I remember when I first met Ayahuasca.... I was in Iquitos and I had been searching for this medicine for 6 years already. I committed to 2 weeks to give the plants a fair chance to show me what they do. I was scared - preparing to drink this powerful brew in the remote Amazon with Shipibo Indians I had never met with no way back to civilization until they gave me a ride back. In preparation I had to diet for days - eating the most bland and boring food you could ever imagine... First ceremony wasnt nothing - no visions or insights or anything at all. 2nd and 3rd ceremonies were the worst pain I had ever known in my life. Emotional pain and physical pain - I spent hours puking, sweating, shivering.... Nothing I could do would stop the pain or make it better - for a while I thought I was losing my soul. I ended each night with the feeling I was in the wrong place and I needed to go home. Why would anyone ever want to experience this type of suffering again?
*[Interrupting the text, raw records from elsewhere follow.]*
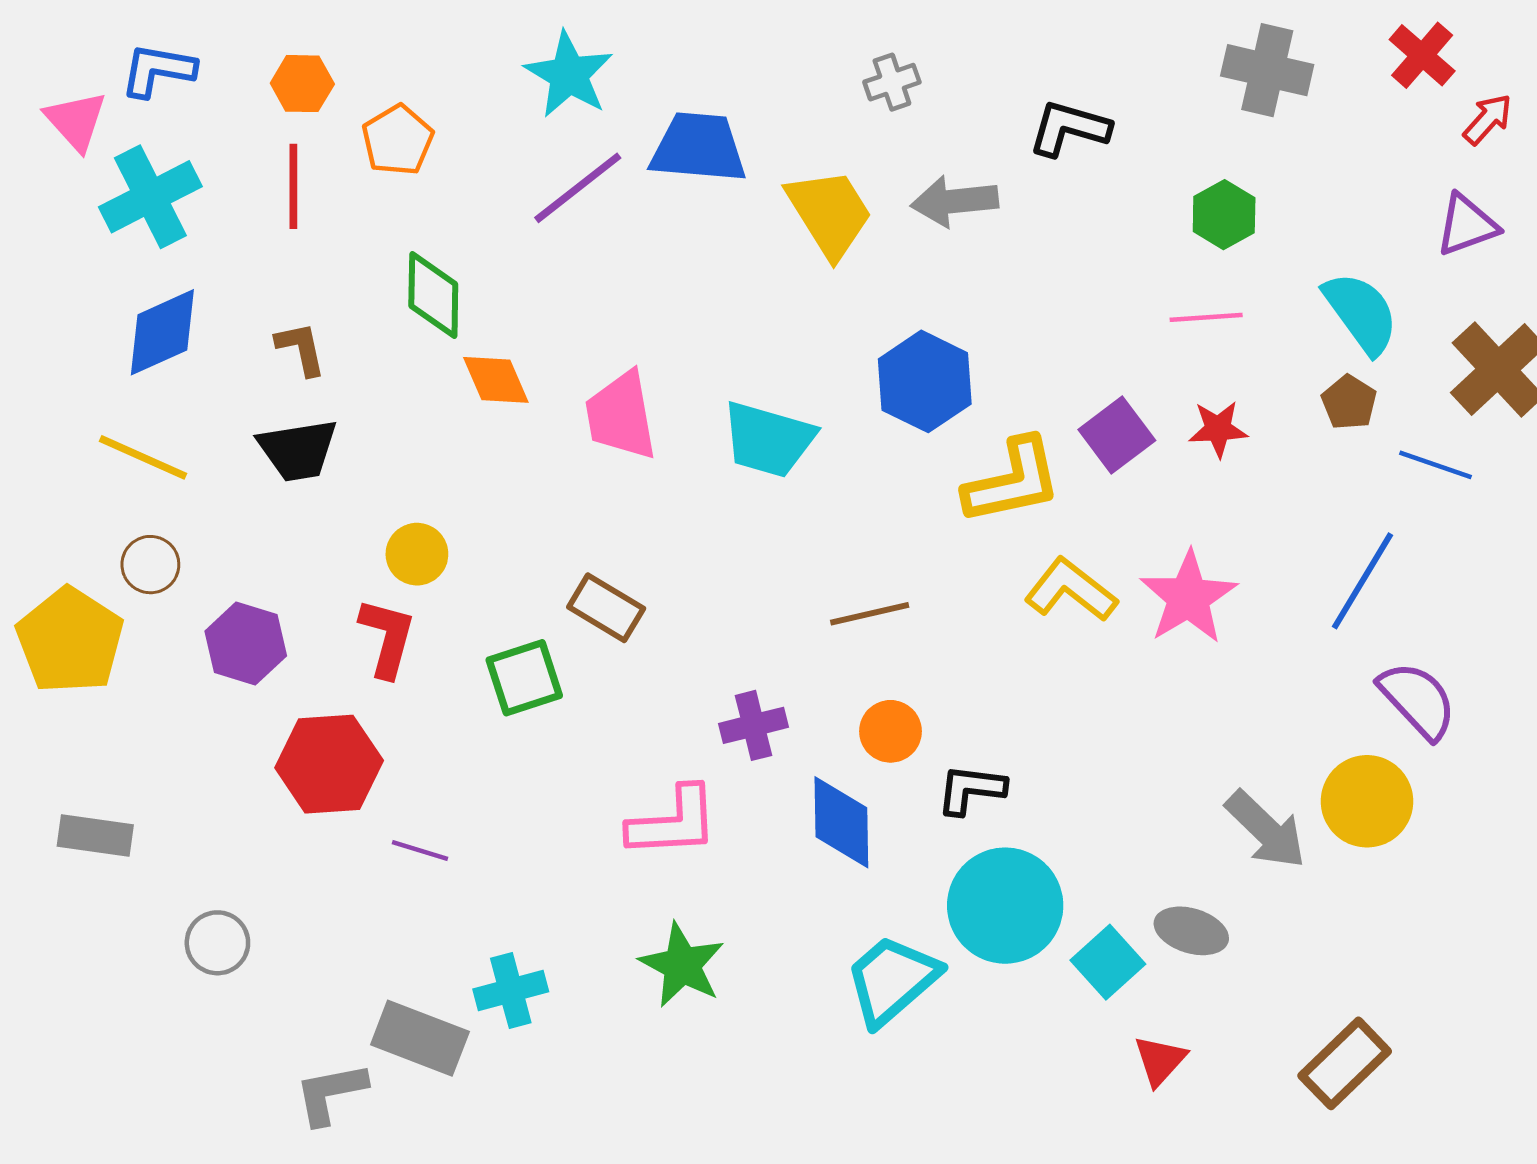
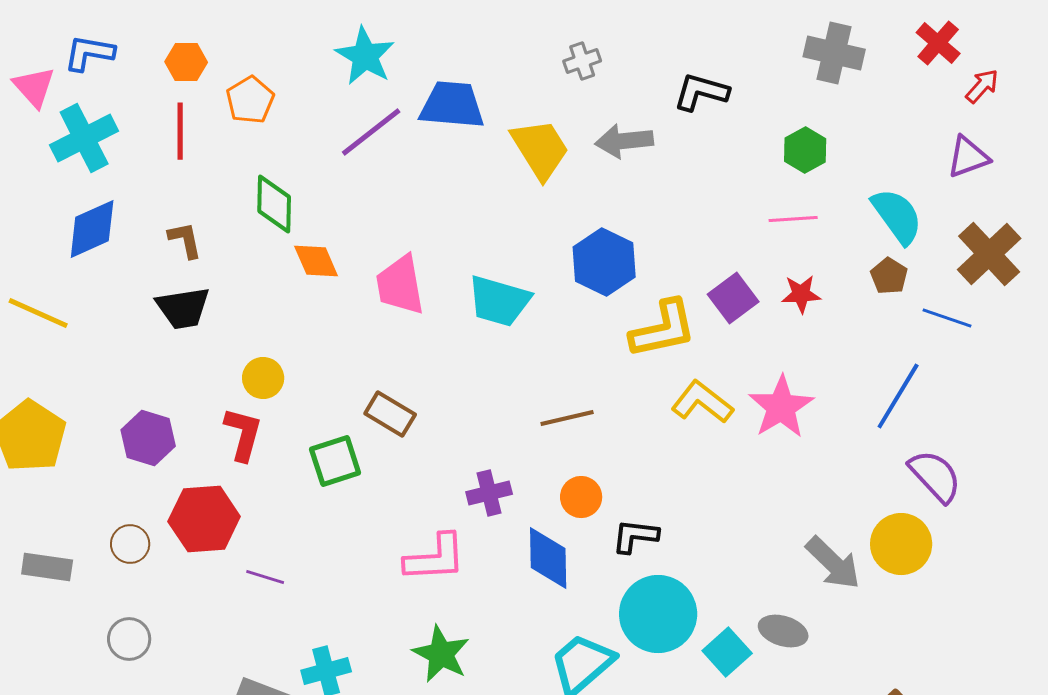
yellow line: (143, 457) -> (38, 313), moved
brown circle: (150, 565) -> (130, 544), moved

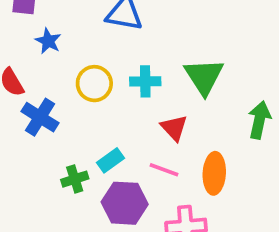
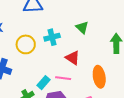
green triangle: (204, 76) -> (82, 27), size x0.6
pink line: (164, 170) -> (63, 78), moved

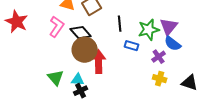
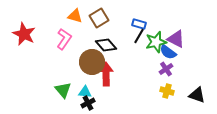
black line: (120, 24) -> (139, 36), moved, turned 35
purple triangle: (169, 27) -> (176, 39), turned -42
black diamond: (81, 33) -> (106, 45), moved
blue semicircle: (173, 44) -> (168, 52), moved
blue rectangle: (132, 46) -> (139, 24), moved

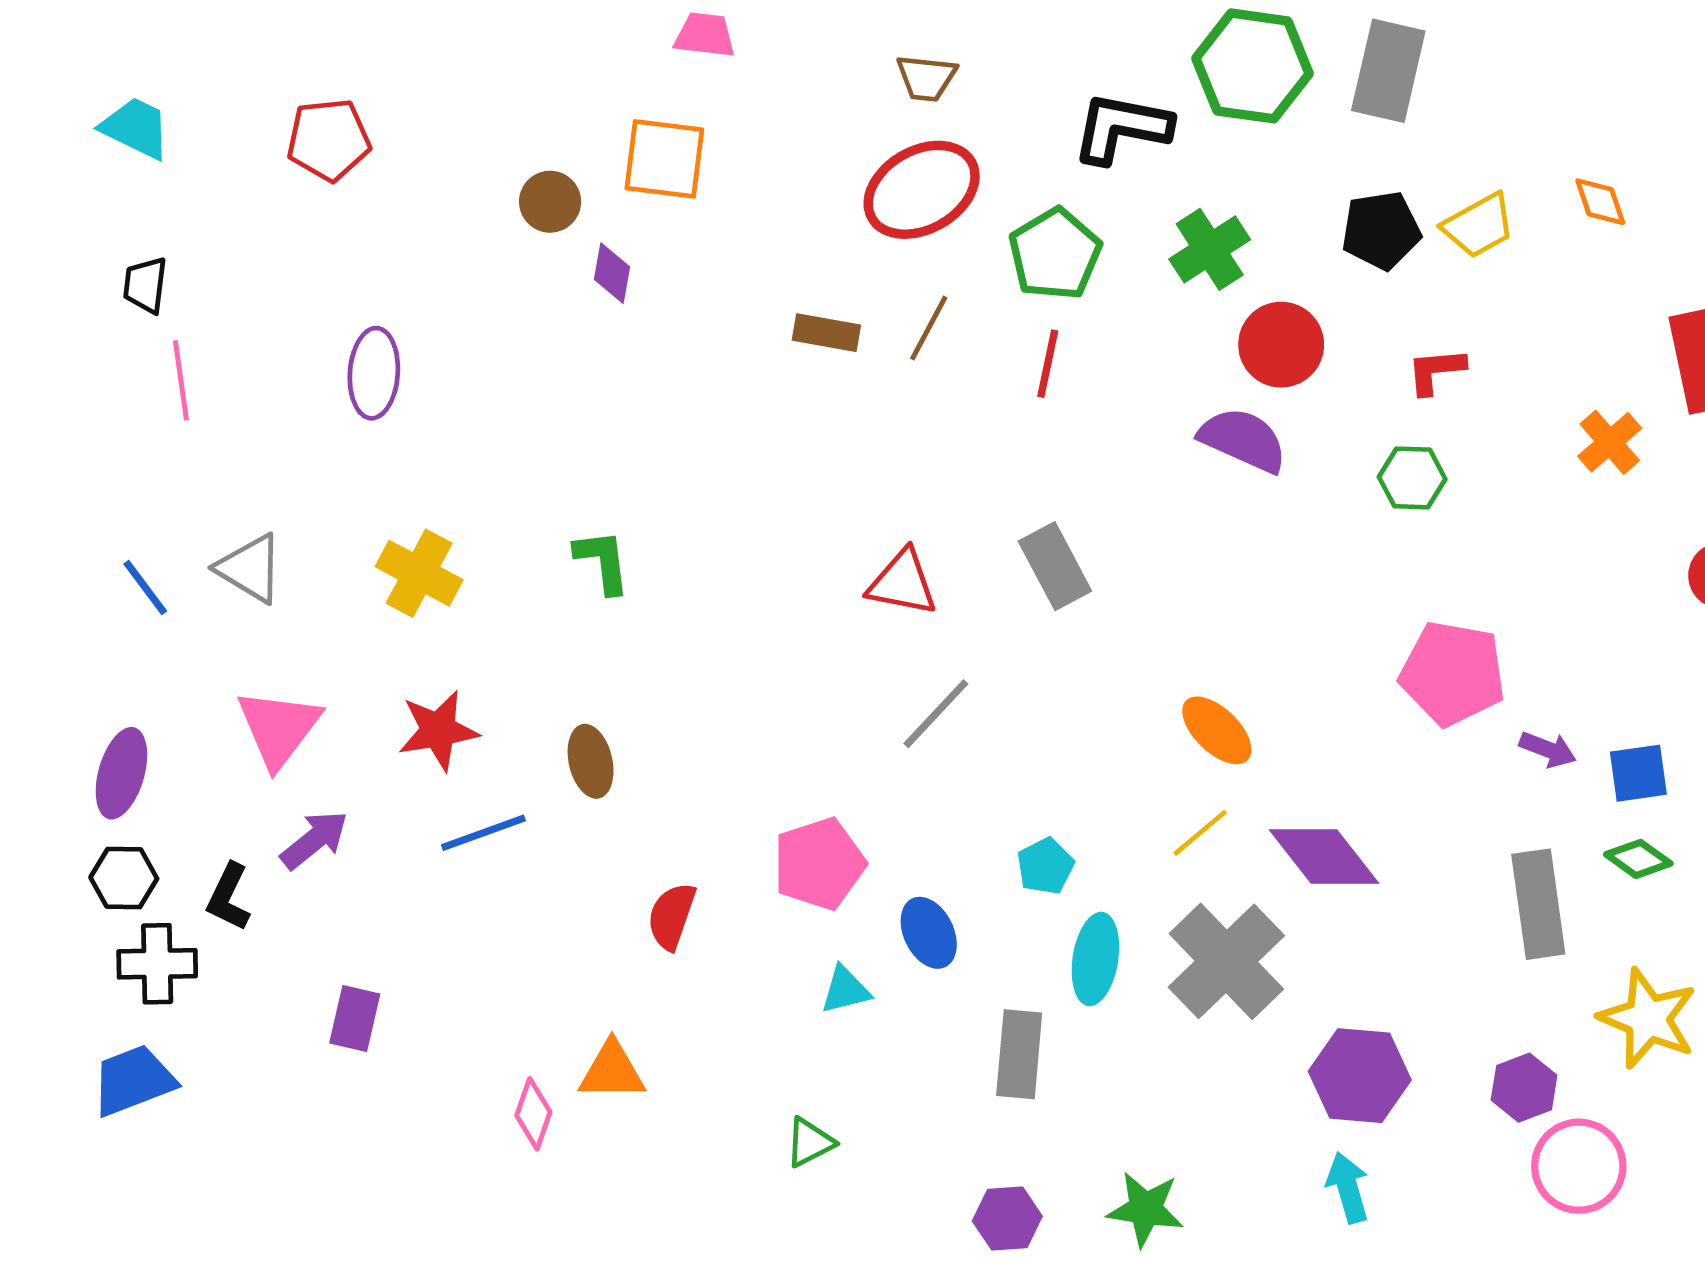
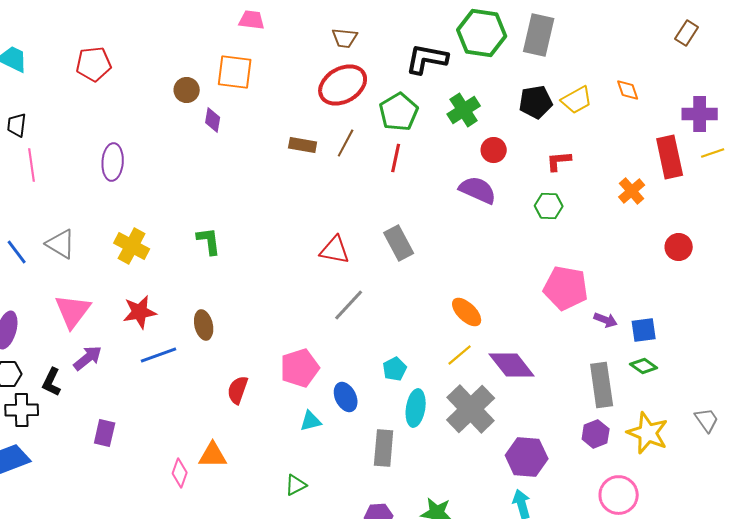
red circle: (1281, 345) -> (494, 150), size x0.7
purple hexagon: (1524, 1088) -> (596, 434), moved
But I had committed to two weeks, and I remember how important this search had been for me - I spent 6 years trying to get here, and I wasnt about to cut myself short. I knew I desperately needed something, and some part of me knew I could find it with the plants. I pushed through the fear of having another repeat bout of pain and puking..... And my 4th ceremony was one of the best experiences of my life. Suddenly I understood all the pain I had let go of and I also understood why those first couple ceremonies had been so painful. Suddenly I understood myself deeper then I ever had before. I realized then that those experiencing the worst pain in ceremony are so lucky - so lucky they dont have to carry that pain with them anymore. They can finally live life as themselves - they no longer have the baggage and the pain to carry and can run free.
I love the happy and fun ceremonies, but I love the difficult ones too. Sometimes the difficult ones are the most transformative. But when someone describes ceremonies as just getting high and having fun, I gotta laugh and remember those times when I wanted to turn back.... Then I share a story - and hope maybe that the listener begins to understand what sets apart a ceremony from recreation.